Accurate, Validated Results
Upon completion, the extracted data is displayed in a structured web form side-by-side with the original document. This allows staff to quickly verify the results. A key enhancement in this solution was the use of prompt engineering to enforce field-level validation rules—such as confirming that national ID numbers follow a certain pattern, that date of birth is in a valid range, or that mandatory fields are not left blank.
These rules were built into the LLM prompt context, ensuring that the agent didn’t simply extract what it saw, but also checked it against banking requirements. This dramatically reduced the number of form rejections and manual corrections.

Results That Rival Human Accuracy
Through multiple iterations of prompting, benchmarking, and fine-tuning—including the selection of the Llama 3.2 90B model for vision tasks and the 3B model for OCR-to-text workflows—we were able to achieve greater than 95% extraction accuracy across real-world onboarding form submissions. This matched or exceeded the performance of manual data entry staff, with the added benefits of speed, consistency, and auditability.
Conclusion
Intelligent document processing has become a critical capability for organizations seeking to automate manual workflows, improve operational efficiency, and ensure data quality at scale. The agent described in this article illustrates how a thoughtful integration of AI technologies and cloud infrastructure can deliver reliable, accurate, and adaptable document automation.

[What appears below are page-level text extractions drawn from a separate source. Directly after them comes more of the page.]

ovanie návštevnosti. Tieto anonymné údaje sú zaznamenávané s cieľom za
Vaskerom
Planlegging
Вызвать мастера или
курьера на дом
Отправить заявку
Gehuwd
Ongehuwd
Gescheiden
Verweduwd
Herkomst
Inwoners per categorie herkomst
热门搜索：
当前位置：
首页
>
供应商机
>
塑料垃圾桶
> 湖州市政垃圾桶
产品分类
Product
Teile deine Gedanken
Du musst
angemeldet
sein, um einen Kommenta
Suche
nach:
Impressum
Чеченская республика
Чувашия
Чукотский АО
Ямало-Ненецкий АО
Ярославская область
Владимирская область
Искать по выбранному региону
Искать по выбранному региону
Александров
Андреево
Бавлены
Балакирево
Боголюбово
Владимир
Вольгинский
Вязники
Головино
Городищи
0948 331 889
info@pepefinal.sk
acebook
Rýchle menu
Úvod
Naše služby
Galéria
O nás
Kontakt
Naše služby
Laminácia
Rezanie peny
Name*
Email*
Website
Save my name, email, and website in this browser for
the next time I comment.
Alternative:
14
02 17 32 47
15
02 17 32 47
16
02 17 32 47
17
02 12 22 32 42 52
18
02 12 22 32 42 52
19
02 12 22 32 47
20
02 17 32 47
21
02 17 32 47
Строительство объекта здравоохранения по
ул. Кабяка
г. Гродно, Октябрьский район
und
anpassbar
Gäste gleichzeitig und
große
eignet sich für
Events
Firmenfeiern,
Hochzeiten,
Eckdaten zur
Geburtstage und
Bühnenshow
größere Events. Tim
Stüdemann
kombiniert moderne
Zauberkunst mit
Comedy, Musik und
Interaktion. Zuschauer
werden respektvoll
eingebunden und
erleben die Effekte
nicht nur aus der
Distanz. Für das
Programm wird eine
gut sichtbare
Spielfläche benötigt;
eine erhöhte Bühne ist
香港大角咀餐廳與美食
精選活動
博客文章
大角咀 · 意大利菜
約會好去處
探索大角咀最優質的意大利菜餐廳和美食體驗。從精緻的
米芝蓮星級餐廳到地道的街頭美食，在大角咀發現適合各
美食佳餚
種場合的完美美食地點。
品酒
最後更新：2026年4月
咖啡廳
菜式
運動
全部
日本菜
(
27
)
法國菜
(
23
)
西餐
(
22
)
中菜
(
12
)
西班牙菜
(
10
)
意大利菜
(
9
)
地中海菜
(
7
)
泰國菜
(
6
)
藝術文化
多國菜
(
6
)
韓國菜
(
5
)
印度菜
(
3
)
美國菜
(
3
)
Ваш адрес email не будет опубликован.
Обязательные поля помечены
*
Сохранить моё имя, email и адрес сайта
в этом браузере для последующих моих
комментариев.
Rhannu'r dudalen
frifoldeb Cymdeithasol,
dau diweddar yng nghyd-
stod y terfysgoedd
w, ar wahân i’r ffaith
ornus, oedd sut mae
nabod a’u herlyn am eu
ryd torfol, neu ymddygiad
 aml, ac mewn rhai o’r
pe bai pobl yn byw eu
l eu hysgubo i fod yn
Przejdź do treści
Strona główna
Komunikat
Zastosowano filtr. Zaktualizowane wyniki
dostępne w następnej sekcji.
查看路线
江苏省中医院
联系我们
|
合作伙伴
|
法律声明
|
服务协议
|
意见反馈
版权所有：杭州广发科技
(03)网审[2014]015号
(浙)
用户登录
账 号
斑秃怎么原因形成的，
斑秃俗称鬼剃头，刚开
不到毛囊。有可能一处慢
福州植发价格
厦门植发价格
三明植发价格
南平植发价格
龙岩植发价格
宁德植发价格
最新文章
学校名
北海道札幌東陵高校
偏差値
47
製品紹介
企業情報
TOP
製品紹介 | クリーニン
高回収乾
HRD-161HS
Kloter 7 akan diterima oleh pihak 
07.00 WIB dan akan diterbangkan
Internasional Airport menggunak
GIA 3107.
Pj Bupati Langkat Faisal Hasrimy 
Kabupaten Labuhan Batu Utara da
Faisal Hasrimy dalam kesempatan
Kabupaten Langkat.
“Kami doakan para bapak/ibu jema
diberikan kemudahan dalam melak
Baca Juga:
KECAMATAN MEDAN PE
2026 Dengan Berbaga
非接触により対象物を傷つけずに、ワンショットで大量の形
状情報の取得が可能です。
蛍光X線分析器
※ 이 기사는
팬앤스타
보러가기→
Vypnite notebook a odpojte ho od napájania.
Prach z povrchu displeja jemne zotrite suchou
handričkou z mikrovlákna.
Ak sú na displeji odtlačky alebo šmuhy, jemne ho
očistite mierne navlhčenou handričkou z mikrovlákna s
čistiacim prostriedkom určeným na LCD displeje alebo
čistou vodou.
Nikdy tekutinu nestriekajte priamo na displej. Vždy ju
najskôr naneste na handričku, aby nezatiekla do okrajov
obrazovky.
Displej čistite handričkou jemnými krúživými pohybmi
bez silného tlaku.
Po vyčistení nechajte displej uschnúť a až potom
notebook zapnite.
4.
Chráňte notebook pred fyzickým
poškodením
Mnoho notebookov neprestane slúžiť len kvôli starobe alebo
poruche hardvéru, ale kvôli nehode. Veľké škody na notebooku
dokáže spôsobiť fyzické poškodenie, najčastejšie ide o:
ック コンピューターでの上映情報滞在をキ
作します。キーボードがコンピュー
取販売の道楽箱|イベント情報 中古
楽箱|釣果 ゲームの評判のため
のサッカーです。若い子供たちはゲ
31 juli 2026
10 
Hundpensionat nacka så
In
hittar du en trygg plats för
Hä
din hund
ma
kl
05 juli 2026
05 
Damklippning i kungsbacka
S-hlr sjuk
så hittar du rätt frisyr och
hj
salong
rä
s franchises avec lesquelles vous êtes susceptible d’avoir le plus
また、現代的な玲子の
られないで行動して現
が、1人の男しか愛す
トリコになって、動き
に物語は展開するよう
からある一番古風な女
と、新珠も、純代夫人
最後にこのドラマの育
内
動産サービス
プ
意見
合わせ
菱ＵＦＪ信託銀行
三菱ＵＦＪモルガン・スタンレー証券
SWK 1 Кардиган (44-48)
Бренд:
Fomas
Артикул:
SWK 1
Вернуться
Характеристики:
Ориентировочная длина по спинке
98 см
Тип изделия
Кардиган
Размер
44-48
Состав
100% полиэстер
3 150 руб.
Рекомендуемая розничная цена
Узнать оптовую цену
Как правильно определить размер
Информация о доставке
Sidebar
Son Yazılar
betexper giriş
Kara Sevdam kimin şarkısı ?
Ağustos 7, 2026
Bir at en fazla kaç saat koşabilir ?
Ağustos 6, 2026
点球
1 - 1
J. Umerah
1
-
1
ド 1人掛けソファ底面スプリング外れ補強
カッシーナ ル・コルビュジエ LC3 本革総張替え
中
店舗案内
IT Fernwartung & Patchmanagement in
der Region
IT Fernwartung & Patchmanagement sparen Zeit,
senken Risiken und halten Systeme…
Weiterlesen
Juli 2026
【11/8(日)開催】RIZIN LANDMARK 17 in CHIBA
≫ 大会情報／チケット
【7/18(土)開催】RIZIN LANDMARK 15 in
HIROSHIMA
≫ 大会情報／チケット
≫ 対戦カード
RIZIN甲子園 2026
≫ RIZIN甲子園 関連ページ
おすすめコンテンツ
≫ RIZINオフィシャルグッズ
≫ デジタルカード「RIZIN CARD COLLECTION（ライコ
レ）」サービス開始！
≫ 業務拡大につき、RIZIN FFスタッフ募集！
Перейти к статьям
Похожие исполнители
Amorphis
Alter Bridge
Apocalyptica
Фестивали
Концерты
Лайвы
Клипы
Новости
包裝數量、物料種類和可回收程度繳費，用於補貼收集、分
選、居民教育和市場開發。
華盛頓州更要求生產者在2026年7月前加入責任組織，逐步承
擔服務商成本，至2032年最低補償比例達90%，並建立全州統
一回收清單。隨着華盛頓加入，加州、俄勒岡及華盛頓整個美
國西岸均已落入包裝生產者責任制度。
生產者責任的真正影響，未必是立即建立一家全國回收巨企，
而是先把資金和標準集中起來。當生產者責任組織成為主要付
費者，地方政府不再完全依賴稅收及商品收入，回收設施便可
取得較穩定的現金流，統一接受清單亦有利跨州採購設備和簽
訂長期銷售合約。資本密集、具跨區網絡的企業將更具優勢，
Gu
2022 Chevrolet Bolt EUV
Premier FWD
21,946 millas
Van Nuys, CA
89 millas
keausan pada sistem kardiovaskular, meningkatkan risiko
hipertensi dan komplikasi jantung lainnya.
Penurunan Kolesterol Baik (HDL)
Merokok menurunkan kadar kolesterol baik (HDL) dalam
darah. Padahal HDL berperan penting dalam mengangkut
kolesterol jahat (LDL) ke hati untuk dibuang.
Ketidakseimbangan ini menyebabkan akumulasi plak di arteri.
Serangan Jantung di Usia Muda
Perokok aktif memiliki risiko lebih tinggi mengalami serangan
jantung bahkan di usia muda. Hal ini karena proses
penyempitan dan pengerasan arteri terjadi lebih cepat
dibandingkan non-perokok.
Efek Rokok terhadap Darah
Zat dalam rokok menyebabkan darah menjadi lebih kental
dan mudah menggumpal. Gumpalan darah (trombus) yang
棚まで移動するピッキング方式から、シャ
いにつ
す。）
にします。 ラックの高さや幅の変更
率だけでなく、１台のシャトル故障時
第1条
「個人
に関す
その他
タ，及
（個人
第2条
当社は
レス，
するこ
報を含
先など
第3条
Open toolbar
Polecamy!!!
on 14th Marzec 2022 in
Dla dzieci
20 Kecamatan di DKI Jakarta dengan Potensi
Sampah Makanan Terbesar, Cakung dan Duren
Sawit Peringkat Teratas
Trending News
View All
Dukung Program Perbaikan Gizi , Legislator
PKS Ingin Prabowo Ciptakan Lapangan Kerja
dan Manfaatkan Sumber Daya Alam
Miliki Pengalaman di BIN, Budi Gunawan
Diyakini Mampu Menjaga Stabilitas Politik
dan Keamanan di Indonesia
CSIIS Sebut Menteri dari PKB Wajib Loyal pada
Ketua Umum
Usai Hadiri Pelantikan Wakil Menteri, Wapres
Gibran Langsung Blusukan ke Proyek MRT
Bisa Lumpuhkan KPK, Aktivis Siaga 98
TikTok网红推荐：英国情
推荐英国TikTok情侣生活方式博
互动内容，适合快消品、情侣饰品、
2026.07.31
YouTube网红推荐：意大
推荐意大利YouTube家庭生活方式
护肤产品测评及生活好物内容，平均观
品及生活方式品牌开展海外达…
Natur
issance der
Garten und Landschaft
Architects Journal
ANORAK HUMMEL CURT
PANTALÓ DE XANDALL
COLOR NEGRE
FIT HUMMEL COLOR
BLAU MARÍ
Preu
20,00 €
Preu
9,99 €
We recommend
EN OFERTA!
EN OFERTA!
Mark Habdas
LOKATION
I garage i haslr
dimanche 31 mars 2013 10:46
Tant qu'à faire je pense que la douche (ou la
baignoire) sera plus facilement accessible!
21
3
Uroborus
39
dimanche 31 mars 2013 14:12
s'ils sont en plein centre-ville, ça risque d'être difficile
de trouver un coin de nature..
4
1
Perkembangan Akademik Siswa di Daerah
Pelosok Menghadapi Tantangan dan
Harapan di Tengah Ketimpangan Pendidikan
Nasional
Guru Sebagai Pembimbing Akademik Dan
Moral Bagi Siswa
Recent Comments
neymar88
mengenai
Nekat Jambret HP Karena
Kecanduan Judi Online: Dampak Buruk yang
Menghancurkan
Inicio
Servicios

Through the use of multiple extraction strategies—including vision-language models, OCR pipelines, and tailored prompt engineering—the agent achieves high performance across a range of document types and formats. In the case of retail banking onboarding, this approach delivered greater-than-human accuracy, improved processing times, and reduced the operational burden of manual data entry.
The supporting benchmarking framework, cloud-native architecture, and web interface all contribute to a production-ready solution that is both scalable and auditable. As document complexity and volume continue to grow, this agent architecture can be adapted across industries such as banking, insurance, healthcare, and government services—where high-volume, high-accuracy document processing is essential to core operations.